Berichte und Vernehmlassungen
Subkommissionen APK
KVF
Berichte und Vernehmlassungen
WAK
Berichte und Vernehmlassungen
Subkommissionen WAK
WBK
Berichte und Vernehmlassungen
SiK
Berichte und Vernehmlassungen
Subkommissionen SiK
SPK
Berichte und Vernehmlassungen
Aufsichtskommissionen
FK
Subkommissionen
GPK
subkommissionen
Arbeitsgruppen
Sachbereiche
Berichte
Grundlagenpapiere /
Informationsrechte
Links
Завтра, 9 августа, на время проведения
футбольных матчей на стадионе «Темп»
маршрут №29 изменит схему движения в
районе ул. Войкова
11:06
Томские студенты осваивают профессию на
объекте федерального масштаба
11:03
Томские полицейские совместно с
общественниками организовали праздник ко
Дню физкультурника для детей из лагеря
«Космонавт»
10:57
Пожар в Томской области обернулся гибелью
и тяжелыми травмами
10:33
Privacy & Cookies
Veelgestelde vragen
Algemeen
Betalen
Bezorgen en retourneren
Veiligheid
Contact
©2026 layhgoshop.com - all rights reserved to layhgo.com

────

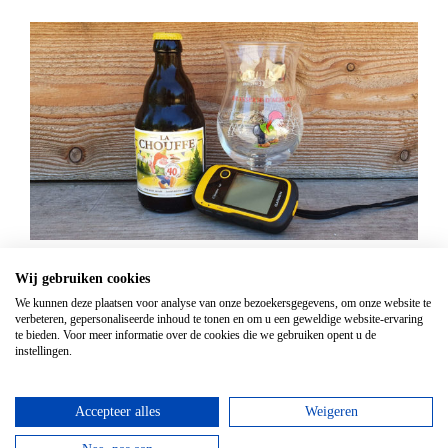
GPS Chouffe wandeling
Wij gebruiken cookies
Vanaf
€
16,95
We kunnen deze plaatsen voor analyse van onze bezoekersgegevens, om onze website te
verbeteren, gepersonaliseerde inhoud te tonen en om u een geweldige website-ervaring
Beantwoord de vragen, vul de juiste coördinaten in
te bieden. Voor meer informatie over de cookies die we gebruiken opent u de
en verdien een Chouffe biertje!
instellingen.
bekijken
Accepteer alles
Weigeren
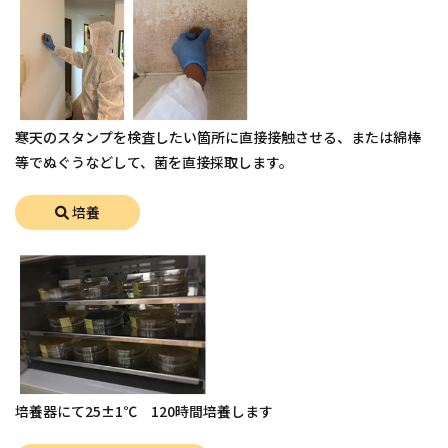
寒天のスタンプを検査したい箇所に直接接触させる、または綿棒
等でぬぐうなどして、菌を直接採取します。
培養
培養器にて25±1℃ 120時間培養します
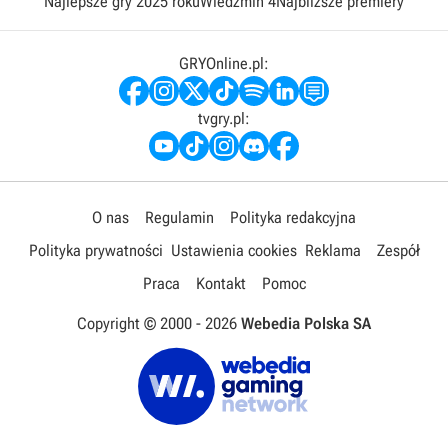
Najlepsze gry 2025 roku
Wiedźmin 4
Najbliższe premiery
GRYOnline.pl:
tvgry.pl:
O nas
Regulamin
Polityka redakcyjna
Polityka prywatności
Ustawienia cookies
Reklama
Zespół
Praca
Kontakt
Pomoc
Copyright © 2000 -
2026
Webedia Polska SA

────

What is being asked: Given the data above, transcribe exactly the lines from the one containing "Najbliższe premiery" down to the one containing "Webedia Polska SA", and no others.

Answer below:
Najbliższe premiery
GRYOnline.pl:
tvgry.pl:
O nas
Regulamin
Polityka redakcyjna
Polityka prywatności
Ustawienia cookies
Reklama
Zespół
Praca
Kontakt
Pomoc
Copyright © 2000 -
2026
Webedia Polska SA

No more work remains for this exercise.